I working on a project which works on a very large amount of data. I have a lot(thousands) of zip files, each containing ONE simple txt file with thousands of lines(about 80k lines). What I am currently doing is the following:
for(File zipFile: dir.listFiles()){
ZipFile zf = new ZipFile(zipFile);
ZipEntry ze = (ZipEntry) zf.entries().nextElement();
BufferedReader in = new BufferedReader(new InputStreamReader(zf.getInputStream(ze)));
...
In this way I can read the file line by line, but it is definetely too slow. Given the large number of files and lines that need to be read, I need to read them in a more efficient way.
I have looked for a different approach, but I haven't been able to find anything. What I think I should use are the java nio APIs intended right for intensive I/O operations, but I don't know how to use them with zip files.
Any help would really be appreciated.
Thanks,
Marco
I have a lot(thousands) of zip files. The zipped files are about 30MB each, while the txt inside the zip file is about 60/70 MB. Reading and processing the files with this code takes a lot of hours, around 15, but it depends.

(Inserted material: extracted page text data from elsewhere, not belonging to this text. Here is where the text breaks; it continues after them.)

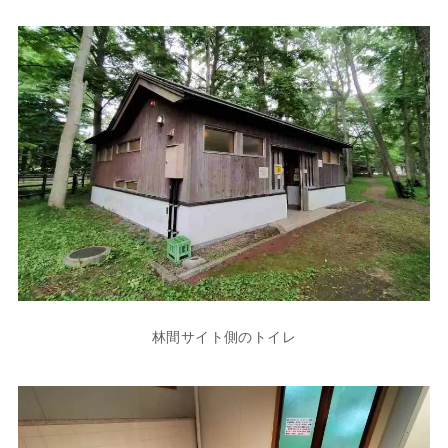
林間サイト側のトイレ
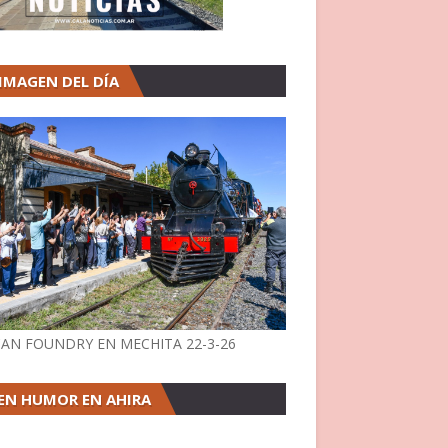
 IMAGEN DEL DÍA
AN FOUNDRY EN MECHITA 22-3-26
EN HUMOR EN AHIRA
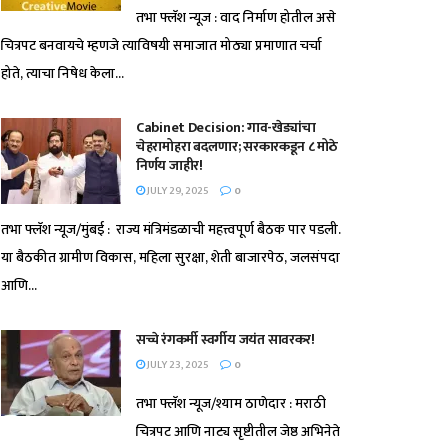
तभा फ्लॅश न्यूज : वाद निर्माण होतील असे
चित्रपट बनवायचे म्हणजे त्याविषयी समाजात मोठ्या प्रमाणात चर्चा
होते, त्याचा निषेध केला...
Cabinet Decision: गाव-खेड्यांचा
चेहरामोहरा बदलणार; सरकारकडून ८ मोठे
निर्णय जाहीर!
JULY 29, 2025
0
तभा फ्लॅश न्यूज/मुंबई : राज्य मंत्रिमंडळाची महत्त्वपूर्ण बैठक पार पडली.
या बैठकीत ग्रामीण विकास, महिला सुरक्षा, शेती बाजारपेठ, जलसंपदा
आणि...
सच्चे रंगकर्मी स्वर्गीय जयंत सावरकर!
JULY 23, 2025
0
तभा फ्लॅश न्यूज/श्याम ठाणेदार : मराठी
चित्रपट आणि नाट्य सृष्टीतील जेष्ठ अभिनेते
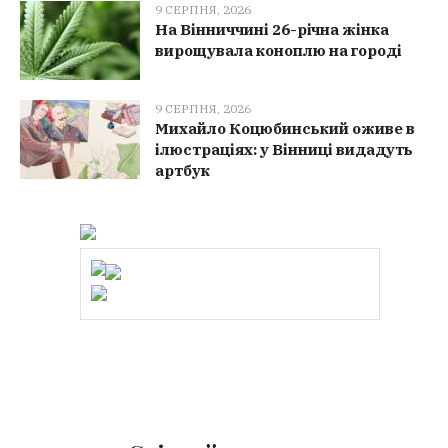
9 СЕРПНЯ, 2026
На Вінниччині 26-річна жінка
вирощувала коноплю на городі
9 СЕРПНЯ, 2026
Михайло Коцюбинський оживе в
ілюстраціях: у Вінниці видадуть
артбук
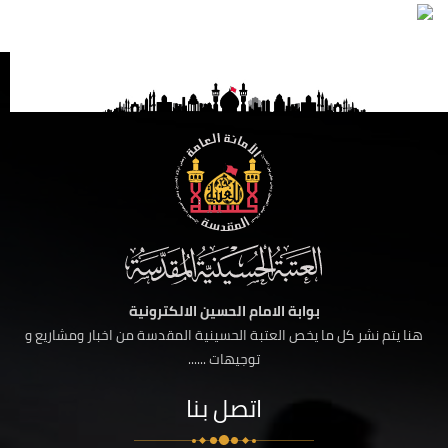
بوابة الامام الحسين الالكترونية
هنا يتم نشر كل ما يخص العتبة الحسينية المقدسة من اخبار ومشاريع و
توجيهات ......
اتصل بنا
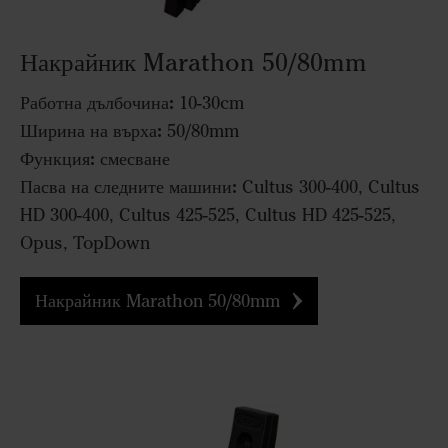
Накрайник Marathon 50/80mm
Работна дълбочина:
10-30cm
Ширина на върха:
50/80mm
Функция:
смесване
Пасва на следните машини:
Cultus 300-400, Cultus
HD 300-400, Cultus 425-525, Cultus HD 425-525,
Opus, TopDown
Накрайник Marathon 50/80mm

Let's do some back-of-the-envelope calculations.
Let's say you have 5000 files. If it takes 15 hours to process them, this equates to ~10 seconds per file. The files are about 30MB each, so the throughput is ~3MB/s.
This is between one and two orders of magnitude slower than the rate at which ZipFile
can decompress stuff.
Either there's a problem with the disks (are they local, or a network share?), or it is the actual processing that is taking most of the time.
The best way to find out for sure is by using a profiler.